Rome (FAO/epo). - Hunger and malnutrition cause tremendous human suffering, kill more than five million children every year, and cost developing countries billions of dollars in lost productivity and national income, according to FAO's annual hunger report, The State of Food Insecurity in the World 2004 (SOFI 2004).
"More than 20 million low birth-weight babies are born in the developing world every year," the report says. These babies faced increased risk of dying in infancy, while those who survive often suffer lifelong physical and cognitive disabilities.
FAO said it was regrettable that so little is done to fight hunger, although the resources needed to effectively prevent this human and economic tragedy are minuscule when compared to the benefits.

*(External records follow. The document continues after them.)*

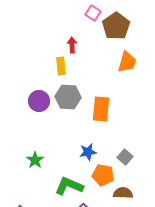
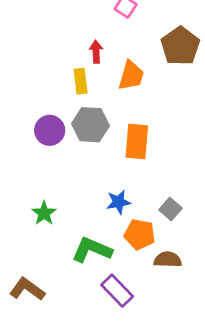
brown pentagon: (116, 26) -> (180, 46), moved
orange trapezoid: (127, 62) -> (131, 76), moved

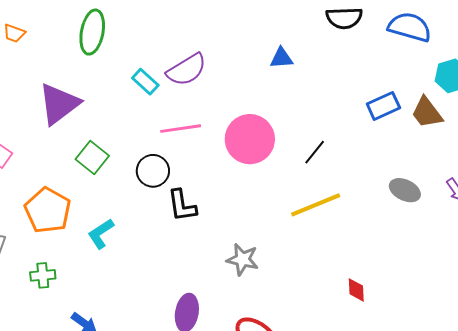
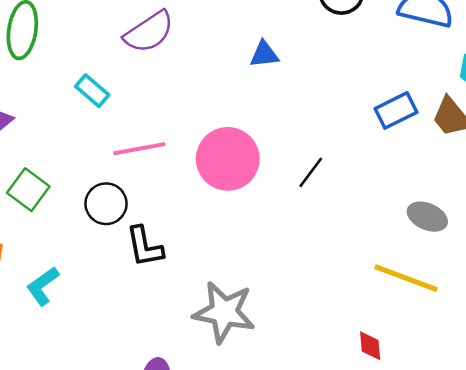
purple semicircle: (187, 70) -> (149, 32), moved
yellow line: (316, 205) -> (406, 278), moved, turned 45
gray star: (243, 259) -> (224, 312), size x1.5

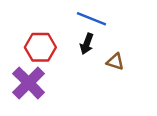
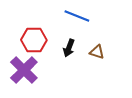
black arrow: (87, 44) -> (69, 48), moved

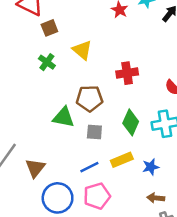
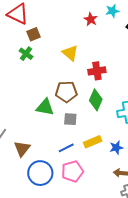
yellow triangle: (82, 50) -> (70, 53), moved
green cross: (47, 62) -> (26, 54), moved
green diamond: (131, 122) -> (96, 100), moved

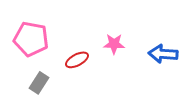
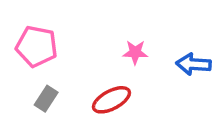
red ellipse: (77, 60) -> (111, 100), moved, size x1.4

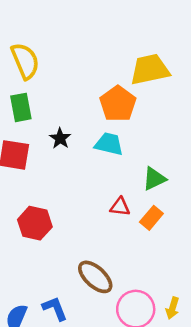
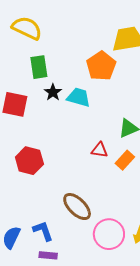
yellow semicircle: (25, 61) -> (27, 28), turned -44
green rectangle: (21, 107) -> (39, 67), moved
cyan trapezoid: (109, 144) -> (79, 97), moved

The report says that without the direct costs of dealing with the damage caused by hunger, more funds would be available to combat other social problems. "A very rough estimate suggests that these direct costs add up to around $30 billion per year - over five times the amount committed so far to the Global Fund to Fight AIDS, Tuberculosis and Malaria."

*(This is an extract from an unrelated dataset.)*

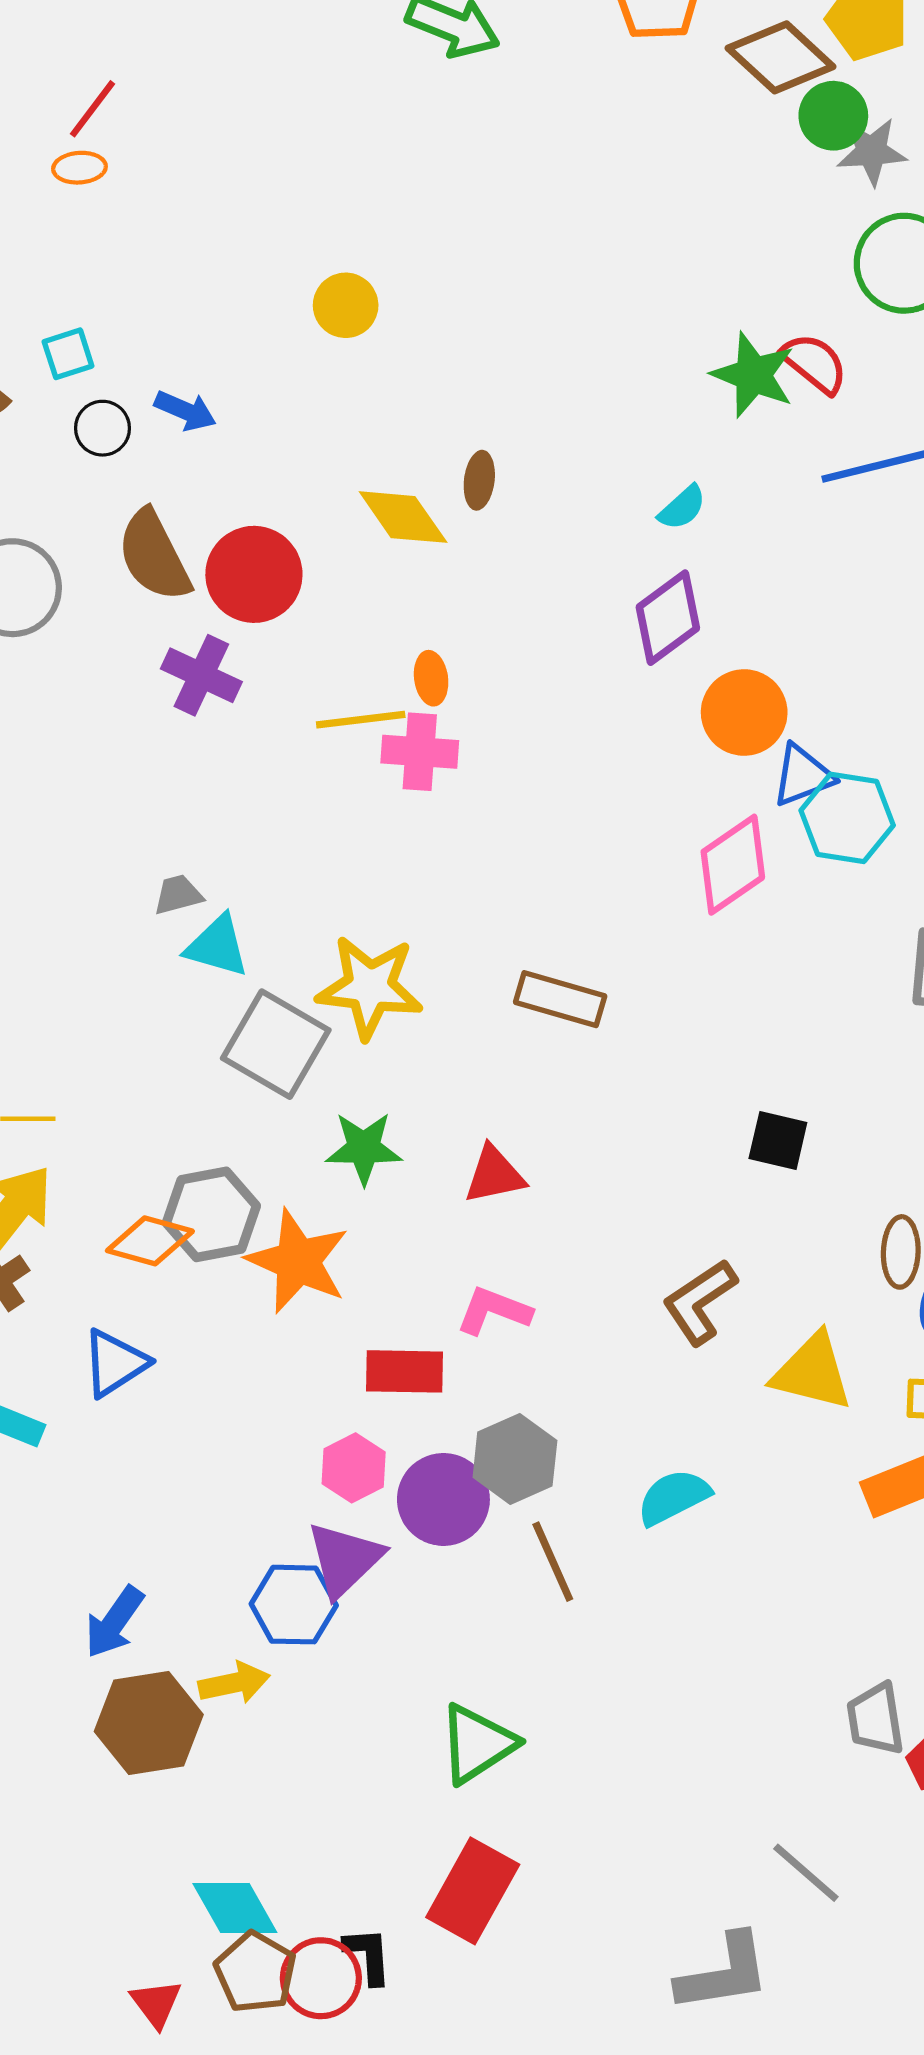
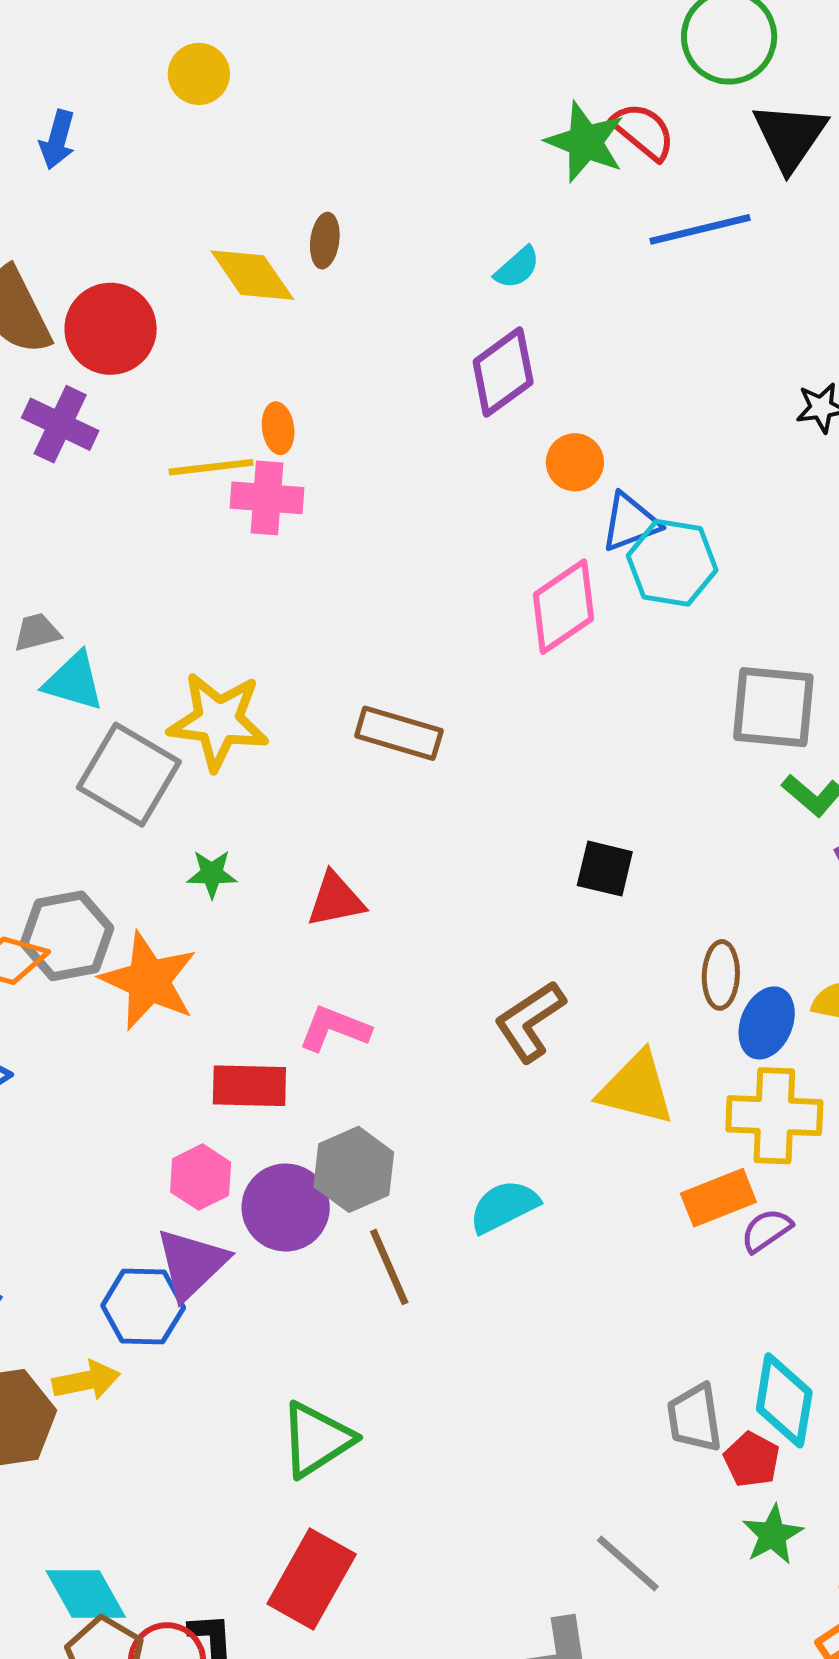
blue arrow: (185, 411) -> (57, 140), moved, turned 82
orange circle: (744, 713) -> (575, 462), size x0.7
green star: (364, 1148) -> (212, 874), size x0.7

In addition, there are the indirect costs of lost productivity and income. For example, the report says that tolerating the current levels of child malnutrition will result in productivity and income losses over their lifetimes of between $500 billion to $1 trillion at present value.
Ironically, says the report, the resources needed to deal with the problem of hunger are small in comparison to the potential benefits. Every dollar invested in reducing hunger can yield from five, to over 20 times as much in benefits.
With the number of hungry people in the world rising to 852 million in the 2000-2002 period, up by 18 million from the mid-1990s, the human and economic costs of hunger will only increase if the trend is not reversed. The total includes 815 million hungry people in the developing countries, 28 million in the countries in transition and 9 million in the industrialized countries.
But although efforts to reduce chronic hunger in developing countries are not currently on track to meet the World Food Summit and Millennium Development Goals (MDGs) of cutting by half the number of hungry people in the world by 2015, SOFI 2004 says that the goal can still be attained.
"More than 30 countries*, representing nearly half the population of the developing world, provide proof that rapid progress is possible as well as lessons in how that progress can be achieved," the report says. These countries have reduced the percentage of hungry people by at least 25 percent during the 1990s.
In sub-Saharan Africa the proportion of undernourished people in the region "fell from 36 percent, where it had hovered since 1990-1992, to 33 percent.
Hartwig de Haen, FAO's Assistant Director-General, Economic and Social Department, said: "It is possible that the international community has not fully grasped the economic bounce they would get from investments in hunger reduction. Enough is known about how to end hunger and now is the time to capture the momentum toward that goal. It is a matter of political will and prioritization."
According to SOFI 2004, there is "ample evidence that rapid progress can be made by applying a twin-track strategy that attacks both the causes and the consequences of extreme poverty and hunger. Track one includes interventions to improve food availability and incomes for the poor by enhancing their productive activities. Track two features targeted programmes that give the most needy families direct and immediate access to food."
To meet their commitments to the World Food Summit and Millennium Development Goals, SOFI 2004 recommends that countries adopt large-scale programmes to promote primarily agriculture and rural development on which the majority of the poor and hungry depend for their livelihoods. Priority should also be given to actions that will have an immediate impact on the food security of millions of vulnerable people, says the report.
*The countries that reduced the percentage of hungry people by at least 25 percent are:
Angola, Benin, Brazil, Chad, Chile, China, Republic of Congo, Costa Rica, Cuba, Gabon, Ghana, Guinea, Guyana, Ecuador, Haiti, Indonesia, Jamaica, Kuwait, Lesotho, Malawi, Mauritania, Mozambique, Myanmar, Namibia, Nigeria, Peru, Syria, Thailand, United Arab Emirates, Uruguay, and Viet Nam.